Figure 6. Conserved and species-specific editing sites affect protein function.

Unedited (wt) and singly-edited versions of the voltage-dependent K⁺ channels of the K_v2 subfamily were studied under voltage-clamp (see Table S9).

(A) (i) Current traces resulting from a voltage step from −80 mV to 40 mV for the wt Sepia K_v2.1 and the same construct containing the sepia-specific I529V edit, lying within the 4^th transmembrane domain (green), showing that I529V accelerates the rate of slow inactivation. (ii) Time constants for slow inactivation determined by fitting single exponentials to traces similar to those in panel (i) at different activating voltages (Vm).

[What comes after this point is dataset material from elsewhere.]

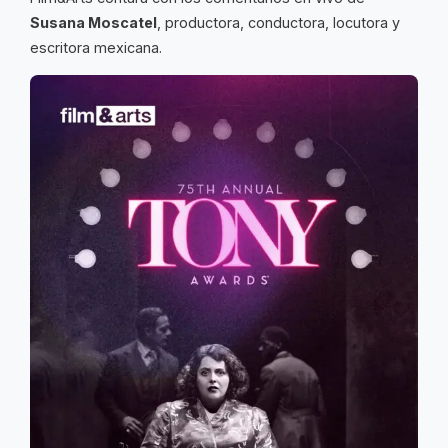
Susana Moscatel
, productora, conductora, locutora y
escritora mexicana.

(B) (i) Tail currents measured at a voltage (Vm) of −80mV, following an activating pulse of +20 mV for 25 ms. Traces are shown for the wt K_v2.1 channels from squid, sepia and Octopus vulgaris. (ii) Tail currents for the same channels edited at the shared I-to-V site in the 6^th transmembrane span, following the same voltage protocol. (iii) Time constants from single exponential fits to tail currents obtained at various negative voltages (Vm) (following an activating pulse to 20 mV for 25 ms) show that the unedited channels close at distinct rates, (iv) but the edited versions close at similar rates. N = 5 ± s.e.m. for all data plotted in this figure.